Find every line in the records below that holds the word "will" and copy it.
[Opening Entries provided section]
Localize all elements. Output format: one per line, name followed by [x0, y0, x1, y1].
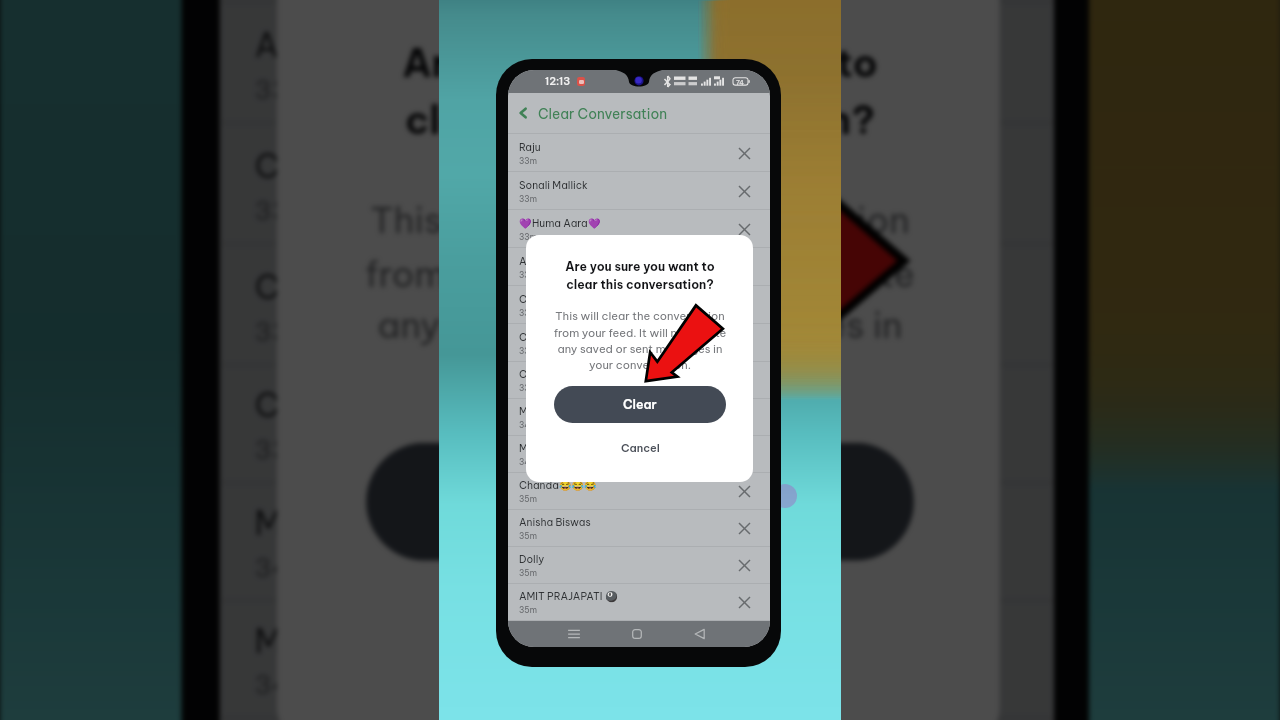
button[interactable]: Dolly: [508, 547, 770, 584]
button[interactable]: Raju: [508, 134, 770, 172]
button[interactable]: Clear: [554, 386, 726, 423]
staticText: 33m: [255, 73, 312, 105]
staticText: 12:13: [545, 75, 571, 88]
staticText: Chotu: [519, 331, 550, 344]
button[interactable]: Chotu: [508, 324, 770, 362]
staticText: 🎱: [603, 590, 618, 603]
staticText: Cancel: [621, 441, 660, 455]
staticText: Chanda: [519, 479, 559, 492]
staticText: 33m: [255, 433, 312, 465]
staticText: Chirag: [519, 368, 553, 381]
staticText: Chotu: [255, 268, 353, 309]
staticText: 35m: [519, 494, 537, 504]
staticText: Chirag: [255, 386, 363, 427]
staticText: 34m: [255, 551, 315, 583]
button[interactable]: Manish: [220, 484, 1054, 602]
button[interactable]: Mohit: [220, 602, 1054, 720]
staticText: AMIT PRAJAPATI: [519, 590, 603, 603]
staticText: Sonali Mallick: [519, 179, 588, 192]
button[interactable]: Mohit: [508, 436, 770, 473]
staticText: Are you sure you want to clear this conv…: [537, 259, 743, 292]
button[interactable]: Akash: [508, 248, 770, 286]
staticText: Huma Aara: [532, 217, 588, 230]
staticText: 74: [736, 78, 744, 86]
staticText: Are you sure you want to clear this conv…: [312, 38, 968, 143]
staticText: Manish: [255, 503, 369, 545]
staticText: 34m: [255, 669, 315, 701]
staticText: 33m: [519, 270, 537, 280]
staticText: Akash: [255, 26, 353, 67]
staticText: 35m: [519, 531, 537, 541]
button[interactable]: Chandan: [508, 286, 770, 324]
button[interactable]: Remove Dolly: [739, 560, 750, 571]
button[interactable]: AMIT PRAJAPATI: [508, 584, 770, 621]
button[interactable]: Remove Sonali Mallick: [739, 186, 750, 197]
button[interactable]: Remove Anisha Biswas: [739, 523, 750, 534]
staticText: 33m: [255, 194, 312, 226]
button[interactable]: Remove Huma Aara: [739, 224, 750, 235]
staticText: 33m: [255, 315, 312, 347]
staticText: 33m: [519, 156, 537, 166]
staticText: Anisha Biswas: [519, 516, 591, 529]
staticText: 35m: [519, 568, 537, 578]
staticText: 33m: [519, 232, 537, 242]
button[interactable]: Remove AMIT PRAJAPATI: [739, 597, 750, 608]
staticText: 33m: [519, 194, 537, 204]
button[interactable]: Remove Raju: [739, 148, 750, 159]
staticText: Mohit: [519, 442, 548, 455]
button[interactable]: Recent apps: [563, 623, 585, 645]
staticText: Clear Conversation: [538, 105, 668, 122]
staticText: 😂😂😂: [559, 480, 597, 492]
staticText: 35m: [519, 605, 537, 615]
button[interactable]: Cancel: [554, 431, 726, 465]
staticText: This will clear the conversation from yo…: [537, 309, 743, 372]
button[interactable]: Home: [626, 623, 648, 645]
button[interactable]: Sonali Mallick: [508, 172, 770, 210]
staticText: 33m: [519, 346, 537, 356]
button[interactable]: Akash: [220, 3, 1054, 124]
staticText: 💜: [588, 218, 601, 230]
staticText: 💜: [519, 218, 532, 230]
staticText: 33m: [519, 308, 537, 318]
button[interactable]: Chandan: [220, 124, 1054, 245]
staticText: Mohit: [255, 621, 347, 663]
button[interactable]: Clear: [366, 443, 914, 561]
button[interactable]: Anisha Biswas: [508, 510, 770, 547]
staticText: Akash: [519, 255, 550, 268]
button[interactable]: Clear Conversation: [517, 93, 668, 133]
button[interactable]: 💜: [508, 210, 770, 248]
staticText: Chandan: [255, 147, 401, 188]
button[interactable]: Chirag: [508, 362, 770, 399]
staticText: 33m: [519, 383, 537, 393]
staticText: Cancel: [580, 618, 704, 663]
staticText: Dolly: [519, 553, 545, 566]
button[interactable]: Chanda: [508, 473, 770, 510]
staticText: Manish: [519, 405, 555, 418]
button[interactable]: Remove Chanda: [739, 486, 750, 497]
button[interactable]: Cancel: [366, 586, 914, 694]
staticText: Clear: [586, 478, 694, 529]
staticText: Chandan: [519, 293, 565, 306]
button[interactable]: Manish: [508, 399, 770, 436]
button[interactable]: Chotu: [220, 245, 1054, 366]
staticText: Raju: [519, 141, 541, 154]
staticText: This will clear the conversation from yo…: [312, 198, 968, 398]
button[interactable]: Chirag: [220, 366, 1054, 484]
button[interactable]: Back: [689, 623, 711, 645]
button[interactable]: 💜: [220, 0, 1054, 3]
staticText: 34m: [519, 420, 538, 430]
staticText: 34m: [519, 457, 538, 467]
staticText: Clear: [623, 397, 657, 413]
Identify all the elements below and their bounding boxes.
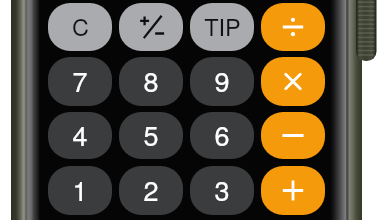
button[interactable]: 2 — [119, 166, 183, 215]
button[interactable]: 1 — [48, 166, 112, 215]
button[interactable]: Plus or minus — [119, 3, 183, 51]
staticText: 7 — [72, 61, 88, 100]
staticText: 3 — [214, 170, 230, 209]
button[interactable]: C — [48, 3, 112, 51]
button[interactable]: 8 — [119, 57, 183, 106]
button[interactable]: 3 — [190, 166, 254, 215]
button[interactable]: 7 — [48, 57, 112, 106]
button[interactable]: Plus — [261, 166, 325, 215]
staticText: 4 — [72, 115, 88, 154]
button[interactable]: Minus — [261, 112, 325, 159]
button[interactable]: Divide — [261, 3, 325, 51]
staticText: 1 — [72, 170, 88, 209]
staticText: 6 — [214, 115, 230, 154]
staticText: 2 — [143, 170, 159, 209]
staticText: 5 — [143, 115, 159, 154]
staticText: TIP — [204, 9, 241, 43]
staticText: 8 — [143, 61, 159, 100]
button[interactable]: 9 — [190, 57, 254, 106]
staticText: 9 — [214, 61, 230, 100]
button[interactable]: Multiply — [261, 57, 325, 106]
button[interactable]: 5 — [119, 112, 183, 159]
staticText: C — [72, 9, 89, 43]
button[interactable]: TIP — [190, 3, 254, 51]
button[interactable]: 4 — [48, 112, 112, 159]
button[interactable]: 6 — [190, 112, 254, 159]
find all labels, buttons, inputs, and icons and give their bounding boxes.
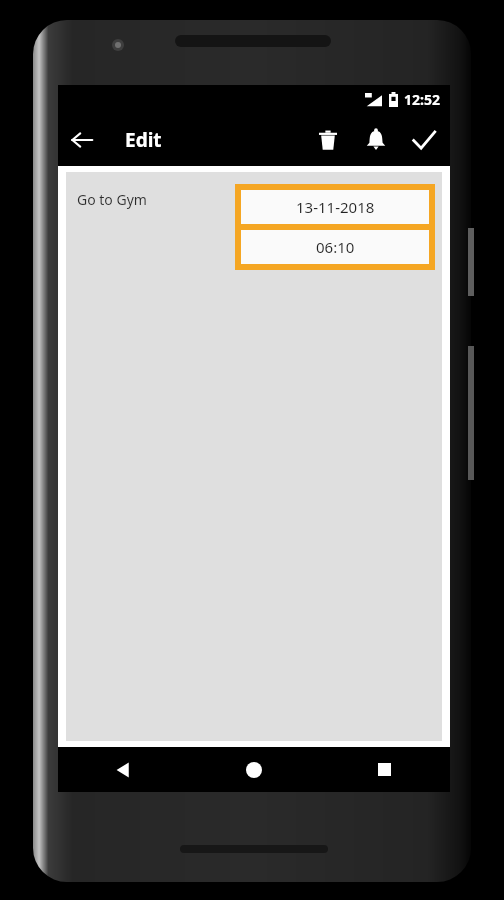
staticText: Go to Gym [77, 190, 147, 209]
button[interactable]: Save [400, 116, 448, 164]
button[interactable]: Go to Gym [66, 172, 442, 270]
button[interactable]: Notification [352, 116, 400, 164]
button[interactable]: Home [188, 747, 319, 792]
staticText: 13-11-2018 [296, 197, 375, 217]
button[interactable]: 06:10 [241, 230, 429, 264]
staticText: Edit [125, 127, 162, 153]
button[interactable]: 13-11-2018 [241, 190, 429, 224]
button[interactable]: Recent apps [319, 747, 450, 792]
button[interactable]: Navigate up [58, 116, 106, 164]
staticText: 12:52 [404, 90, 440, 109]
button[interactable]: Back [58, 747, 188, 792]
button[interactable]: Delete [304, 116, 352, 164]
staticText: 06:10 [316, 237, 355, 257]
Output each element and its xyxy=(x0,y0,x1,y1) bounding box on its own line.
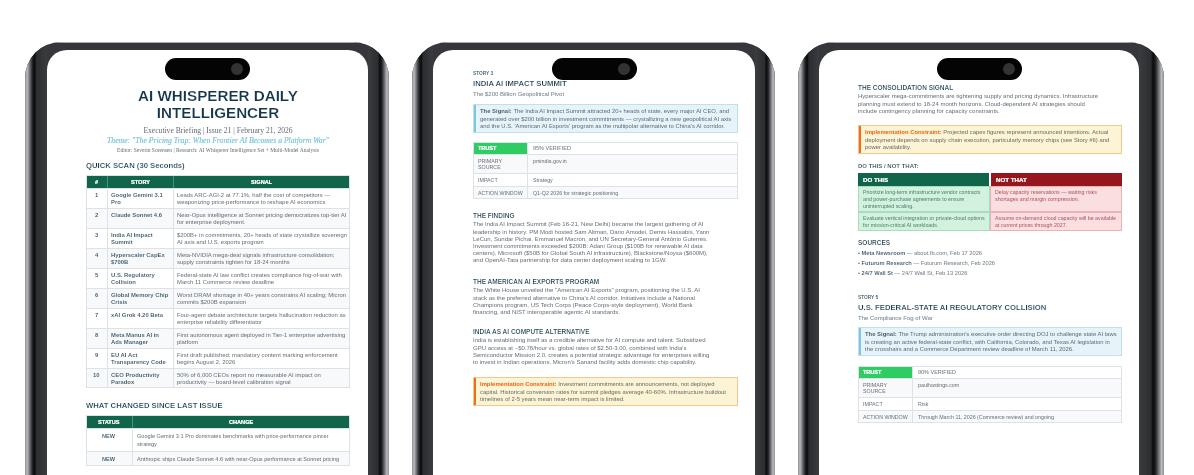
[Closing Entries provided section]
§ Response
staticText: This will clear the conversation from yo…: [537, 309, 743, 372]
staticText: This will clear the conversation from yo…: [312, 198, 968, 398]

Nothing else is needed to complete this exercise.